As triathletes we spend most of our swim training time in the pool, but the reality is that we are NOT pool swimmers, but open water ones.
That said, if you were to take a poll of how much the average triathlete enjoys swimming open water, I would venture to say that the majority of people don’t love it that much. Whether it is the water temperature, the logistics of getting to an open water swim venue, putting on a wetsuit, fear of what lurks beneath, fear of boats or of simply feeling anxious about not having four walls and a lane line in close proximity, open water makes people nervous!
I remember when I first took the plunge and began training and racing full time as a professional triathlete. I had a profound fear of swimming open water.
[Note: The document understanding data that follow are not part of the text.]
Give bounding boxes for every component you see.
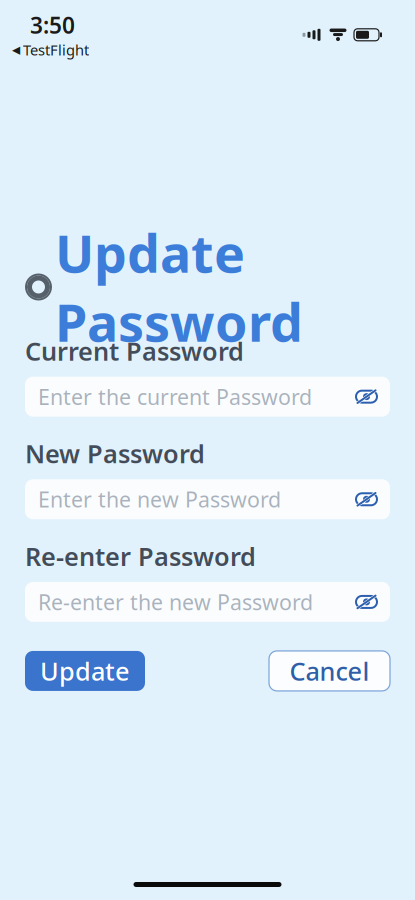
staticText: New Password bbox=[25, 437, 205, 470]
staticText: TestFlight bbox=[23, 40, 89, 60]
button[interactable]: Cancel bbox=[269, 651, 390, 691]
staticText: Enter the new Password bbox=[38, 485, 281, 513]
button[interactable]: Update bbox=[25, 651, 145, 691]
staticText: 3:50 bbox=[30, 10, 75, 40]
staticText: Cancel bbox=[290, 654, 370, 688]
staticText: ◀ bbox=[12, 44, 20, 56]
staticText: Re-enter the new Password bbox=[38, 588, 313, 616]
button[interactable]: Enter the current Password bbox=[25, 377, 390, 417]
staticText: Update Password bbox=[55, 218, 303, 356]
staticText: Current Password bbox=[25, 334, 244, 368]
button[interactable]: Re-enter the new Password bbox=[25, 582, 390, 622]
staticText: Update bbox=[40, 654, 130, 688]
staticText: Enter the current Password bbox=[38, 382, 312, 411]
staticText: Re-enter Password bbox=[25, 539, 256, 573]
button[interactable]: Enter the new Password bbox=[25, 479, 390, 519]
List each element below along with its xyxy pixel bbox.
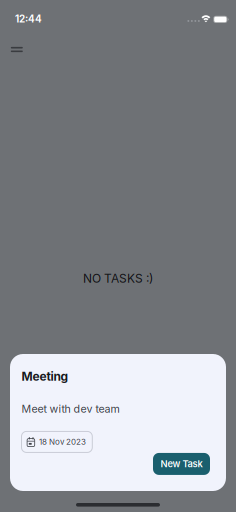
button[interactable]: New Task	[153, 453, 210, 475]
staticText: New Task	[160, 458, 202, 470]
staticText: Meeting	[22, 369, 68, 384]
button[interactable]: Menu	[4, 38, 30, 60]
staticText: 12:44	[15, 13, 42, 25]
staticText: Meet with dev team	[22, 402, 120, 415]
staticText: 18 Nov 2023	[39, 437, 86, 447]
staticText: NO TASKS :)	[83, 271, 153, 286]
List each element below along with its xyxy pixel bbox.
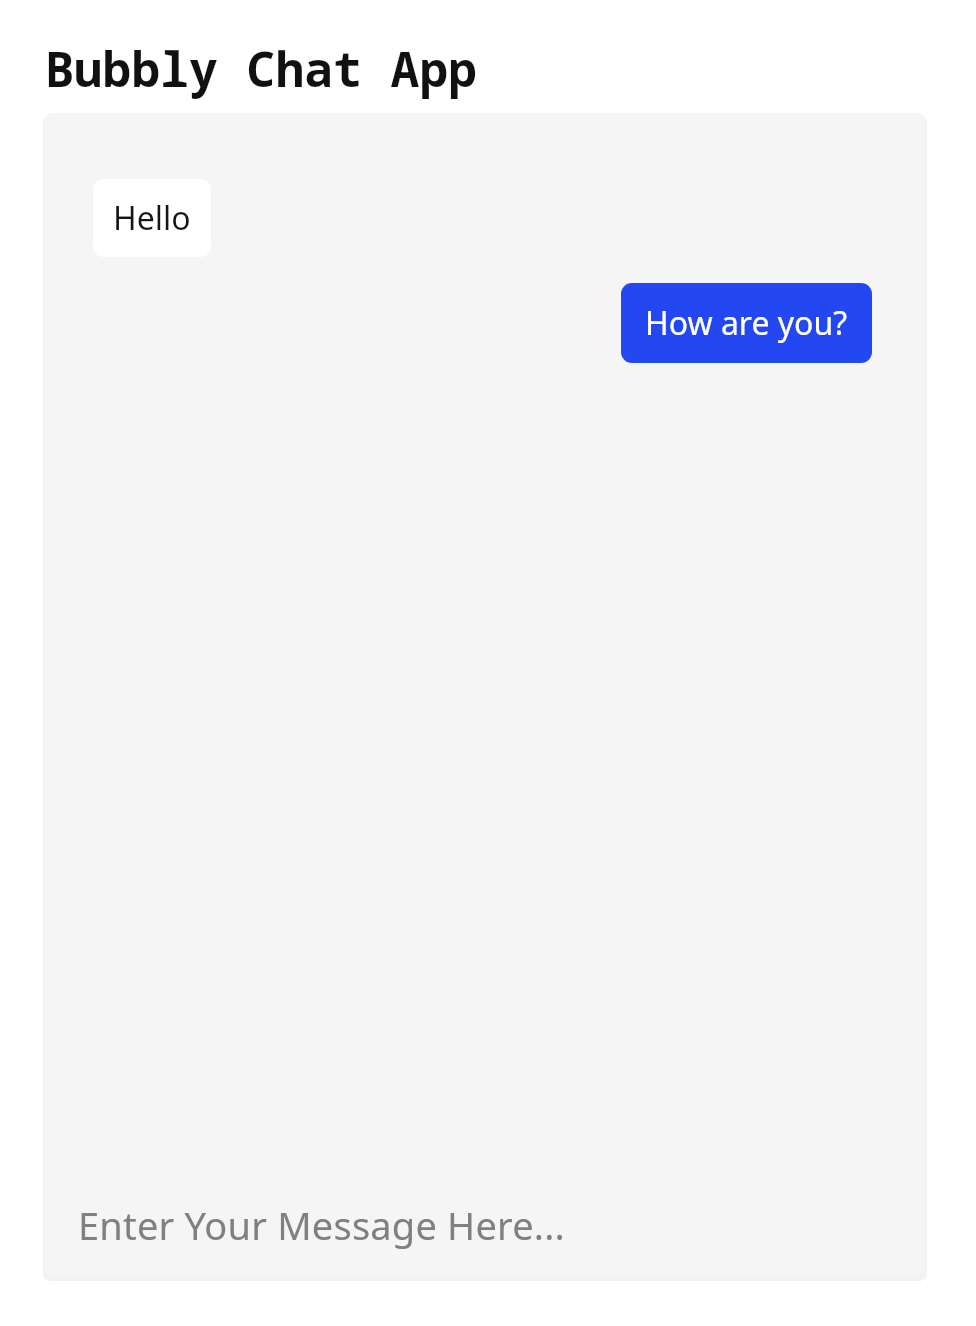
staticText: Bubbly Chat App — [45, 36, 478, 101]
button[interactable]: Bubbly Chat App — [45, 36, 478, 101]
button[interactable]: Hello — [93, 179, 211, 257]
button[interactable]: Enter Your Message Here... — [45, 1179, 925, 1275]
staticText: How are you? — [645, 301, 848, 345]
staticText: Enter Your Message Here... — [78, 1199, 566, 1251]
button[interactable]: How are you? — [621, 283, 872, 363]
staticText: Hello — [113, 196, 191, 240]
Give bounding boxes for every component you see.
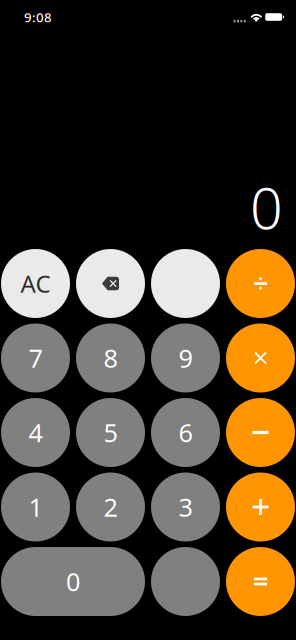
button[interactable]: Percent (151, 249, 220, 318)
staticText: 1 (28, 490, 42, 524)
staticText: 9:08 (24, 8, 52, 26)
button[interactable]: Minus (226, 398, 295, 467)
button[interactable]: 5 (76, 398, 145, 467)
staticText: 6 (178, 416, 192, 449)
button[interactable]: All clear (1, 249, 70, 318)
button[interactable]: Multiply (226, 324, 295, 392)
staticText: 3 (178, 490, 192, 524)
button[interactable]: 6 (151, 398, 220, 467)
button[interactable]: Delete (76, 249, 145, 318)
button[interactable]: 2 (76, 472, 145, 542)
button[interactable]: Decimal point (151, 547, 220, 616)
button[interactable]: 1 (1, 472, 70, 542)
button[interactable]: Divide (226, 249, 295, 318)
button[interactable]: 7 (1, 324, 70, 392)
button[interactable]: 8 (76, 324, 145, 392)
staticText: 4 (28, 416, 42, 449)
staticText: 9 (178, 341, 192, 375)
staticText: 5 (104, 416, 118, 449)
staticText: 0 (250, 169, 283, 245)
button[interactable]: 9 (151, 324, 220, 392)
button[interactable]: Equals (226, 547, 295, 616)
button[interactable]: 3 (151, 472, 220, 542)
button[interactable]: 0 (1, 547, 145, 616)
staticText: AC (20, 268, 50, 300)
staticText: 2 (104, 490, 118, 524)
staticText: 7 (28, 341, 42, 375)
staticText: 0 (66, 565, 80, 598)
button[interactable]: 4 (1, 398, 70, 467)
staticText: 8 (104, 341, 118, 375)
button[interactable]: Plus (226, 472, 295, 542)
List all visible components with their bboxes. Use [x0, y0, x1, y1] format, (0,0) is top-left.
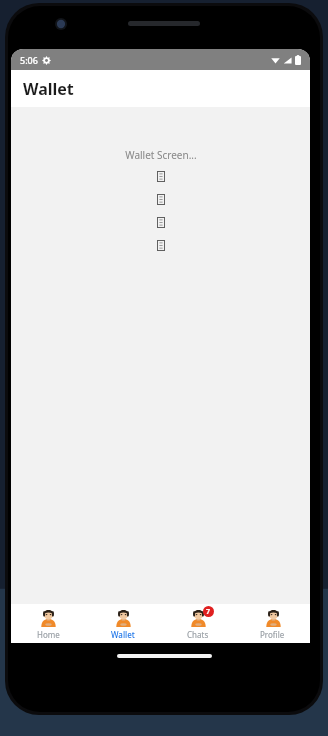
- button[interactable]: Home: [11, 604, 85, 643]
- staticText: Wallet: [23, 78, 74, 100]
- button[interactable]: 7: [160, 604, 235, 643]
- staticText: Wallet: [111, 629, 135, 640]
- staticText: Wallet Screen...: [125, 148, 197, 162]
- button[interactable]: Wallet: [85, 604, 160, 643]
- button[interactable]: Profile: [235, 604, 310, 643]
- staticText: Profile: [260, 629, 285, 640]
- staticText: Home: [37, 629, 60, 640]
- staticText: Chats: [187, 629, 209, 640]
- staticText: 5:06: [20, 54, 38, 66]
- staticText: 7: [206, 607, 211, 617]
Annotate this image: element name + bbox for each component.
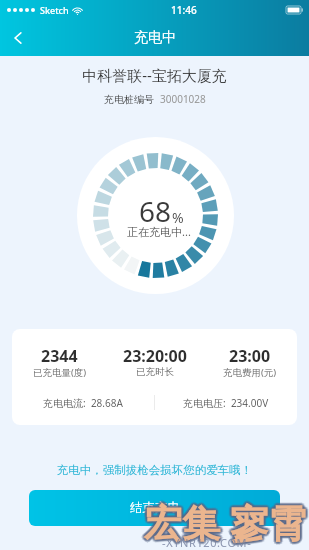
staticText: 23:00 — [229, 345, 271, 367]
staticText: 宏集 寥霄 — [145, 494, 307, 546]
staticText: 宏集 寥霄 — [144, 497, 306, 549]
staticText: 宏集 寥霄 — [144, 494, 306, 546]
staticText: 充电电流: 28.68A — [43, 396, 123, 410]
staticText: 宏集 寥霄 — [146, 495, 308, 547]
staticText: 宏集 寥霄 — [146, 498, 308, 550]
staticText: 宏集 寥霄 — [142, 494, 304, 546]
staticText: 宏集 寥霄 — [145, 495, 307, 547]
staticText: 宏集 寥霄 — [146, 497, 308, 549]
staticText: 宏集 寥霄 — [145, 497, 307, 549]
staticText: 2344 — [41, 345, 78, 367]
staticText: Sketch — [40, 4, 69, 16]
staticText: 宏集 寥霄 — [144, 496, 306, 548]
staticText: 宏集 寥霄 — [143, 498, 305, 550]
staticText: 宏集 寥霄 — [144, 493, 306, 545]
staticText: 已充电量(度) — [33, 366, 87, 379]
staticText: 宏集 寥霄 — [143, 497, 305, 549]
staticText: 宏集 寥霄 — [144, 495, 306, 547]
staticText: 中科誉联--宝拓大厦充 — [0, 65, 309, 85]
staticText: 宏集 寥霄 — [146, 496, 308, 548]
staticText: 充电桩编号 — [104, 93, 154, 106]
staticText: 宏集 寥霄 — [146, 494, 308, 546]
staticText: 结束充电 — [130, 500, 180, 516]
staticText: 68 — [139, 192, 172, 230]
button[interactable]: Back — [0, 20, 36, 56]
staticText: 宏集 寥霄 — [142, 498, 304, 550]
staticText: 宏集 寥霄 — [147, 496, 309, 548]
staticText: 宏集 寥霄 — [142, 496, 304, 548]
button[interactable]: 结束充电 — [29, 490, 280, 526]
staticText: 宏集 寥霄 — [143, 496, 305, 548]
staticText: 宏集 寥霄 — [141, 496, 303, 548]
staticText: -XYNR120.COM- — [162, 535, 252, 550]
staticText: 宏集 寥霄 — [144, 499, 306, 550]
staticText: 宏集 寥霄 — [145, 498, 307, 550]
staticText: 已充时长 — [136, 366, 174, 378]
staticText: 宏集 寥霄 — [144, 498, 306, 550]
staticText: 宏集 寥霄 — [145, 496, 307, 548]
staticText: 宏集 寥霄 — [143, 495, 305, 547]
staticText: 宏集 寥霄 — [143, 494, 305, 546]
staticText: % — [172, 208, 184, 227]
staticText: 宏集 寥霄 — [142, 495, 304, 547]
staticText: 充电中，强制拔枪会损坏您的爱车哦！ — [0, 463, 309, 477]
staticText: 正在充电中... — [127, 224, 191, 239]
staticText: 30001028 — [160, 92, 206, 106]
staticText: 充电电压: 234.00V — [183, 396, 269, 410]
staticText: 11:46 — [171, 3, 197, 17]
staticText: 宏集 寥霄 — [142, 497, 304, 549]
staticText: 充电中 — [134, 29, 176, 47]
staticText: 充电费用(元) — [223, 366, 277, 379]
staticText: 23:20:00 — [123, 345, 187, 367]
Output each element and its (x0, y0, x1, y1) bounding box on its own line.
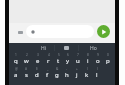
staticText: 3 (37, 53, 39, 57)
button[interactable]: Send (97, 25, 110, 38)
staticText: o (96, 57, 100, 65)
button[interactable]: 7 (73, 53, 83, 67)
staticText: j (76, 71, 78, 79)
button[interactable]: Voice typing (56, 43, 77, 53)
button[interactable]: ) (92, 67, 102, 81)
button[interactable]: 8 (83, 53, 93, 67)
staticText: y (66, 57, 70, 65)
button[interactable]: + (72, 67, 82, 81)
staticText: r (47, 57, 50, 65)
staticText: - (66, 67, 68, 71)
button[interactable] (26, 25, 94, 38)
button[interactable]: 1 (10, 53, 21, 67)
staticText: 6 (67, 53, 69, 57)
staticText: 7 (77, 53, 79, 57)
button[interactable]: ( (82, 67, 92, 81)
button[interactable]: 2 (21, 53, 32, 67)
staticText: q (14, 57, 18, 65)
button[interactable]: Attach media (14, 26, 27, 39)
staticText: s (25, 71, 28, 79)
staticText: f (46, 71, 49, 79)
staticText: _ (47, 67, 49, 71)
staticText: k (85, 71, 89, 79)
staticText: u (76, 57, 80, 65)
button[interactable]: Ho (81, 43, 105, 53)
button[interactable]: # (21, 67, 32, 81)
staticText: $ (36, 67, 38, 71)
button[interactable]: Hi (31, 43, 55, 53)
staticText: Ho (90, 45, 97, 52)
staticText: g (55, 71, 59, 79)
button[interactable]: - (62, 67, 72, 81)
staticText: @ (15, 67, 18, 71)
staticText: # (25, 67, 28, 71)
staticText: & (56, 67, 59, 71)
staticText: 9 (97, 53, 99, 57)
button[interactable]: _ (42, 67, 52, 81)
staticText: 5 (58, 53, 60, 57)
button[interactable]: 6 (63, 53, 73, 67)
staticText: w (24, 57, 29, 65)
staticText: + (76, 67, 78, 71)
staticText: 4 (48, 53, 50, 57)
button[interactable]: 5 (53, 53, 63, 67)
staticText: 1 (15, 53, 17, 57)
staticText: i (87, 57, 89, 65)
button[interactable]: 9 (93, 53, 103, 67)
staticText: 8 (87, 53, 89, 57)
button[interactable]: & (52, 67, 62, 81)
staticText: p (106, 57, 110, 65)
button[interactable]: $ (32, 67, 42, 81)
staticText: d (35, 71, 39, 79)
staticText: 2 (26, 53, 28, 57)
staticText: 0 (107, 53, 109, 57)
staticText: l (96, 71, 98, 79)
button[interactable]: 4 (43, 53, 53, 67)
staticText: t (57, 57, 60, 65)
staticText: h (65, 71, 69, 79)
staticText: a (14, 71, 18, 79)
staticText: e (36, 57, 40, 65)
staticText: Hi (41, 45, 46, 52)
button[interactable]: 0 (103, 53, 113, 67)
staticText: ( (87, 67, 88, 71)
staticText: ) (97, 67, 98, 71)
button[interactable]: @ (10, 67, 21, 81)
button[interactable]: 3 (32, 53, 43, 67)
I had moved to Los Angeles to train under Gerry Rodrigues’ Tower26 open water swim program and on the first day of our ocean swim training I stood there petrified. I was scared of sharks, I was scared of the wave breaks, I was scared of getting hit or kicked in the face by other swimmers, and I was mostly scared of drowning. In races I always felt like “I just need to make it through the swim”, fearful of contact with other swimmers and anxious over the lack of security that a pool provides.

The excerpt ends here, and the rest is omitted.